Das Messer klackerte, als es auf dem Fußboden aufprallte. „Maarten!" Alice beugte sich vor, um das Küchenutensil aufzuheben. „Keine Sorge. Er behandelt mich gut. Mehr als das, er ist zuvorkommend, interessiert und überaus höflich. Und wir haben noch nicht…" Sie errötete heftig. „Was geht dich das überhaupt an? Ich weiß es zu schätzen, wenn dir auch wichtig ist, was mit mir geschieht, aber ich bin eine erwachsene Frau! Ich kann auf mich aufpassen. Antonio ist einfach… eine Abwechslung, verstehst du? Ich glaube, er ist das, was mir die ganze Zeit über gefehlt hat."
„Antonio."
„Ja, das ist sein Name."
Der Supernatural Hunter seufzte und ergab sich. „Wenn du ihn so toll findest, warum stellst du ihn mir nicht auch einmal vor? Ich werde sicher ein produktives Gespräch mit ihm führen können." Misstrauisch sah ihn seine Schwester an. „Aber zieh bloß nicht deine Beschützer-Nummer ab, okay? Er ist mir wichtig." „Natürlich, ganz wie ihr wünscht, Prinzessin", grinste er, schnappte sich ein Gurkenscheibchen und stopfte es sich in den Mund. Sie verpasste seiner Hand einen spielerischen Klaps. „Du kannst ja wohl noch fünf Minuten warten, bis das Essen fertig ist." Sie überlegte kurz, dann fragte sie: „Wäre es in Ordnung, wenn ich ihn morgen zum Abendessen einlade?

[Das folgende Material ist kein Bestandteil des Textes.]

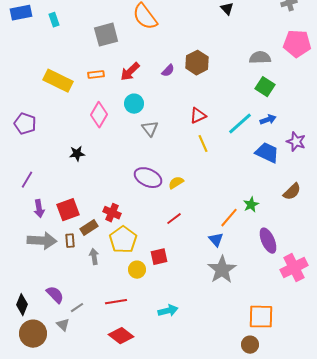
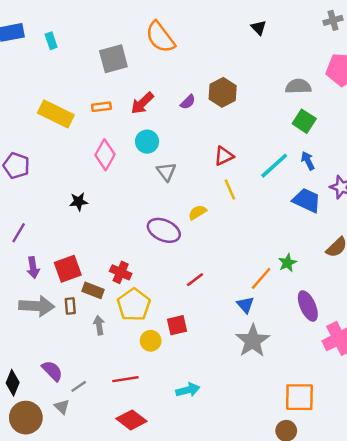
blue arrow: (268, 120) -> (308, 161), turned -98
yellow semicircle: (176, 183) -> (197, 212), moved
brown rectangle: (89, 228) -> (93, 290), turned 54

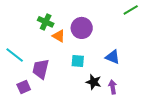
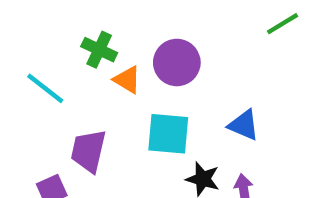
cyan line: (15, 55) -> (45, 88), moved
cyan square: (78, 61) -> (168, 134), size x1.5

Dann kannst du ihn auch kennenlernen. Meinst du, du schaffst es rechtzeitig?"
„Klar, Schwesterchen. Ich bin schon gespannt auf diesen… Antonio."
Der nächste Abend kam für Alice viel zu schnell, und sie konnte sich nicht entscheiden, welches Gefühl in ihr vorherrschte: Nervosität oder Vorfreude. Einerseits würde ihr Bruder Antonio endlich treffen, und sie würde sich bestimmt besser fühlen, wenn sie ihr Familien- und ihr… Liebesleben vereinbaren konnte. Hoffentlich mochte ihr Bruder den Spanier. Doch andererseits war Maarten sehr wählerisch, was die Personen anging, die ihr nahe standen.
Die Lehrerin sauste von einem Raum zum anderen, zupfte hier ein Kissen glatt, rückte dort eine Topfpflanze zwei Zentimeter zur Seite, nur um anschließend in der Küche nachzusehen, ob ihr Bruder den Salat nicht aus Versehen hatte anbrennen lassen. Auch nachdem Maarten ihr hoch und heilig versichert hatte, dass er es niemals schaffen würde, einen Salat anbrennen zu lassen, ließ sie sich nicht beruhigen. „Und wenn er nicht kommt? Vielleicht ist ihm etwas dazwischen gekommen? Mein Gott, wahrscheinlich hat er es vergessen!"
„Jetzt setz dich für einen Moment hin und atme tief durch. Alice, wenn er diesen Termin vergessen hat, dann ist er den ganzen Aufwand nicht einmal annähernd wert. Glaub mir, wenn es ihm ernst ist, dann wird er kommen. Schließlich-…" Ein Läuten der Türglocke unterbrach seine Beruhigungsversuche, und er nickte aufmunternd. „Siehst du, das ist er bestimmt."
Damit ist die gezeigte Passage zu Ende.